■ Information given
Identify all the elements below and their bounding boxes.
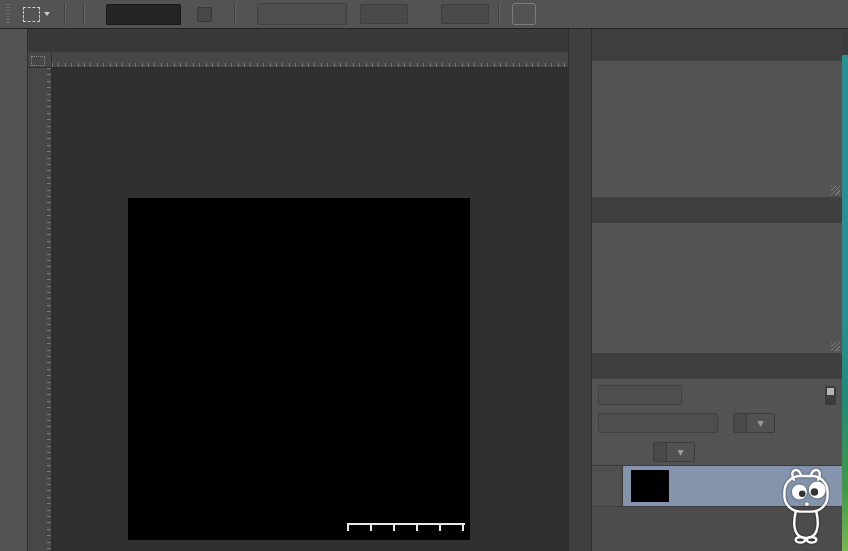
layer-visibility-toggle[interactable] [592, 466, 623, 506]
swatch-grid [592, 61, 842, 68]
separator [234, 3, 235, 25]
chevron-down-icon[interactable]: ▾ [666, 443, 694, 461]
refine-edge-button[interactable] [512, 3, 536, 25]
fill-field[interactable]: ▾ [653, 442, 695, 462]
mascot-dog-icon [775, 465, 837, 547]
panel-resize-grip[interactable] [831, 342, 840, 351]
height-input[interactable] [441, 4, 489, 24]
document-area [28, 29, 568, 551]
layer-thumbnail[interactable] [631, 470, 669, 502]
lock-row: ▾ [592, 433, 842, 462]
chevron-down-icon[interactable]: ▾ [746, 414, 774, 432]
scale-bar-ruler [347, 523, 465, 531]
document-tab-bar [28, 29, 568, 52]
collapsed-panel-dock [568, 29, 592, 551]
width-input[interactable] [360, 4, 408, 24]
tool-preset-picker[interactable] [18, 5, 55, 24]
opacity-field[interactable]: ▾ [733, 413, 775, 433]
watermark [775, 465, 842, 547]
canvas-pasteboard [52, 68, 568, 551]
separator [498, 3, 499, 25]
toolbox [0, 29, 28, 551]
blend-mode-row: ▾ [592, 405, 842, 433]
expand-dock-button[interactable] [569, 29, 591, 35]
swatches-panel [592, 39, 842, 197]
style-dropdown[interactable] [257, 3, 347, 25]
layer-filter-toggle[interactable] [825, 386, 836, 405]
swatches-panel-tabs [592, 39, 842, 61]
layer-filter-row [592, 379, 842, 405]
separator [64, 3, 65, 25]
photoshop-window: ▾ ▾ [0, 0, 848, 551]
options-bar-grip[interactable] [6, 4, 10, 24]
styles-grid [592, 223, 842, 231]
antialias-checkbox[interactable] [197, 7, 212, 22]
layer-filter-type-dropdown[interactable] [598, 385, 682, 405]
marquee-tool-icon [23, 7, 40, 22]
horizontal-ruler[interactable] [52, 52, 568, 68]
ruler-origin-box[interactable] [28, 52, 52, 68]
panel-resize-grip[interactable] [831, 186, 840, 195]
separator [83, 3, 84, 25]
scale-bar [347, 522, 465, 531]
blend-mode-dropdown[interactable] [598, 413, 718, 433]
vertical-ruler[interactable] [28, 68, 52, 551]
fluorescence-image[interactable] [128, 198, 470, 540]
tool-options-bar [0, 0, 848, 29]
styles-panel-tabs [592, 201, 842, 223]
styles-panel [592, 201, 842, 353]
feather-input[interactable] [106, 4, 181, 25]
chevron-down-icon [44, 12, 50, 16]
layers-panel-tabs [592, 357, 842, 379]
desktop-background-strip [842, 29, 848, 551]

■ The problem
Within the records, on how many lines does the word "ruler" appear? Provide the number alone.

■ Answer for the task
4